Ich bin zu dem Schluss gekommen, dass ich nichts Wesentliches preisgegeben habe, das ich nicht preisgeben wollte. Man lernt einfach mit der Zeit, dass man sich nicht hinter einer Schattenwand bewegen kann, wenn man Politik macht und in der Öffentlichkeit steht. Die Leute wollen wissen: Wer ist der Typ, was macht er so und wie ist er zu dem geworden, der er ist? Aber ich vermarkte mich nicht. Wenn zum Beispiel Anfragen für Kochshows kommen, dann ist das für mich die Grenze; dort kann ich keine politische Botschaft mehr setzen. Wenn es darum geht, ob Kühnert gefüllte Paprika kochen kann, rutscht das Ganze in die Boulevard-Ecke ab.

Du hast dich Anfang letzten Jahres öffentlich geoutet. Warum hast du diesen Schritt in die Öffentlichkeit gewagt und warum ist es immer noch notwendig?
Das frage ich mich manchmal auch. Es ist einfach immer noch ein Politikum – wenn ich nicht darüber spreche, machen es andere. Vor meiner Zeit als Juso-Vorsitzender hätte ich gesagt, dass ich es nicht öffentlich machen würde. Mir ist aber schnell klar geworden, dass ich nun eine andere Rolle in der Öffentlichkeit habe. Und die sollte man auch dazu nutzen, Themen einen Raum zu geben und Leuten Mut zu machen. Die Selbstmordrate unter schwulen und lesbischen Jugendlichen ist immer noch überdurchschnittlich. Ich belästige niemanden mit meiner Sexualität und werde sie auch in keiner TV-Sendung breitreten. Aber es ist legitim zu zeigen, dass wir zur Gesellschaft dazugehören und auch politische Forderungen haben. Es herrscht eben noch keine Gleichstellung. Es ist auch von mir kein mutiger Akt gewesen, in die Öffentlichkeit zu gehen, denn alle, die es wissen mussten, wussten es längst.

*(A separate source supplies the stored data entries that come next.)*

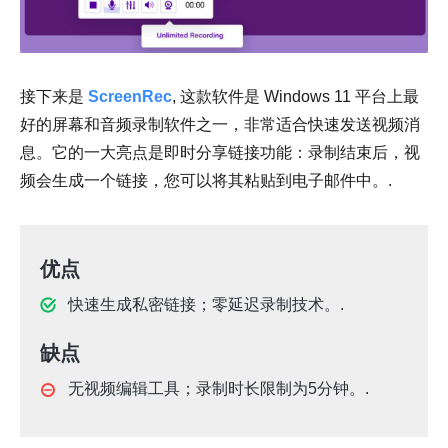
接下来是
ScreenRec
, 这款软件是 Windows 11 平台上最
好的屏幕和音频录制软件之一，非常适合快速发送视频消
息。它的一大亮点是即时分享链接功能：录制结束后，视
频会生成一个链接，您可以将其粘贴到电子邮件中。.
优点
快速生成私密链接；零延迟录制技术。.
缺点
无视频编辑工具；录制时长限制为5分钟。.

Hast du Reaktionen von jungen Menschen zu deinem Outing bekommen?
Ich habe vor allem positive Reaktionen bekommen – zum Beispiel von Jugendlichen, denen mein Outing bei der Reflexion über ihre Situation geholfen hat. Ich selber weiß, dass es eine Initialzündung braucht. Bei mir war es Klaus Wowereit, der damalige Bürgermeister von Berlin, der sich als homosexuell geoutet hat. Es ist einfach wichtig, Role Models zu haben, die man in der Öffentlichkeit sieht. Solche Vorbilder muss es aber immer wieder neu geben. Kein Jugendlicher schaut heute mehr auf Klaus Wowereit.

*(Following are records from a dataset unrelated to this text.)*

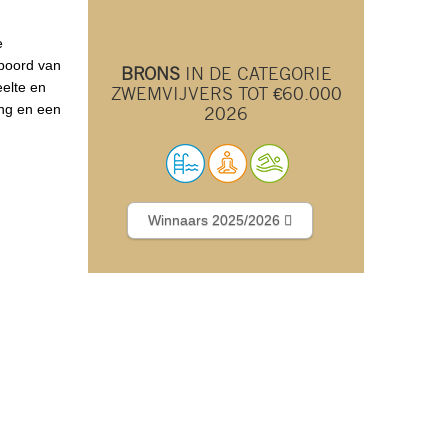
e
 boord van
BRONS
IN DE CATEGORIE
eelte en
ZWEMVIJVERS TOT €60.000
ing en een
2026
Winnaars 2025/2026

Das "Time"-Magazin hat dich 2018 zu einem der zehn Anführer der neuen Generation gewählt. Du hast mehrere Fächer studiert, aber keinen Abschluss. Wie wird man ohne Abschluss Anführer?
Ich gebe auf solche Rankings recht wenig und bin total mit mir im Reinen. Ich frage mich oft, worin der Vorwurf eigentlich besteht, keinen Abschluss zu haben. Machen Menschen dann besser Politik? Mir wurde auch schon vorgeworfen, noch nie richtig gearbeitet zu haben. Ich arbeite durchgehend, seit ich die Schule abgeschlossen habe und verdiene meinen Lebensunterhalt. Die Vorstellung, nur mit einem Abschluss von der Universität ein gutes Leben zu haben, erscheint mir doch etwas zu hochnäsig. Es gibt so viele Möglichkeiten, nützlich zu sein in der Gesellschaft und sich einzubringen – nicht nur politisch, sondern auch durch seine Persönlichkeit, zum Beispiel im eigenen Freundeskreis. Diese Werte machen doch die Wirkung eines Menschen aus und nicht der akademische Grad. Und wer glaubt, dass ich nicht arbeite, kann mich gern eine Woche in Berlin begleiten – sollte aber genügend Ausdauer mitbringen.